The data —
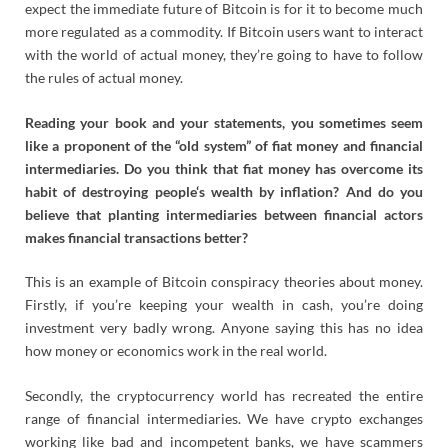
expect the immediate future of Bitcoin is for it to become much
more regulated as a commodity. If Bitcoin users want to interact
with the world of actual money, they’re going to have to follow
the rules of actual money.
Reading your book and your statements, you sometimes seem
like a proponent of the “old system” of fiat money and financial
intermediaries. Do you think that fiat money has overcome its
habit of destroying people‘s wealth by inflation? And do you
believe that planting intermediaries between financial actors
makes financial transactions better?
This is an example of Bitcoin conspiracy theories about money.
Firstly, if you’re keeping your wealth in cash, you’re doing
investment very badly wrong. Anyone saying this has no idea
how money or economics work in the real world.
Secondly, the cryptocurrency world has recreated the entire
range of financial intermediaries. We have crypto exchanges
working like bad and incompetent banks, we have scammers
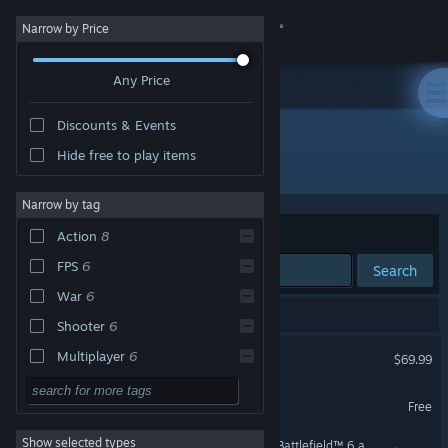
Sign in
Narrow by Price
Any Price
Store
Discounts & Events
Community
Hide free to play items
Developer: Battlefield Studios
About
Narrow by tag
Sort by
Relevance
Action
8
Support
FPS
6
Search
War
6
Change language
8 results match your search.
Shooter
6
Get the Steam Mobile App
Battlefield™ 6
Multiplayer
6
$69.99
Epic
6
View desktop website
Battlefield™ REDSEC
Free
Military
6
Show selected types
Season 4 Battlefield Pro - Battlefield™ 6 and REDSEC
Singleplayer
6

---

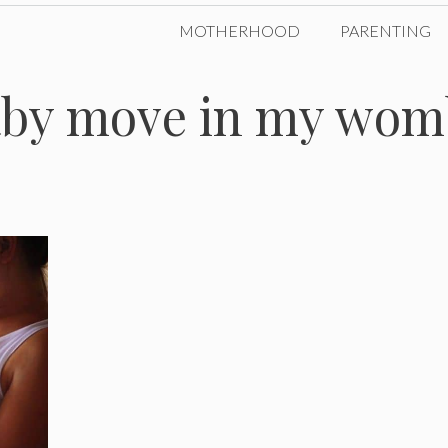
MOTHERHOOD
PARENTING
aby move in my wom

Exercise aim —
In the entries above, the lines between the one holding "expect the immediate" and the one holding "makes financial transactions better?", inclusive, are to be printed exactly as written, and those alone.

Output below —
expect the immediate future of Bitcoin is for it to become much
more regulated as a commodity. If Bitcoin users want to interact
with the world of actual money, they’re going to have to follow
the rules of actual money.
Reading your book and your statements, you sometimes seem
like a proponent of the “old system” of fiat money and financial
intermediaries. Do you think that fiat money has overcome its
habit of destroying people‘s wealth by inflation? And do you
believe that planting intermediaries between financial actors
makes financial transactions better?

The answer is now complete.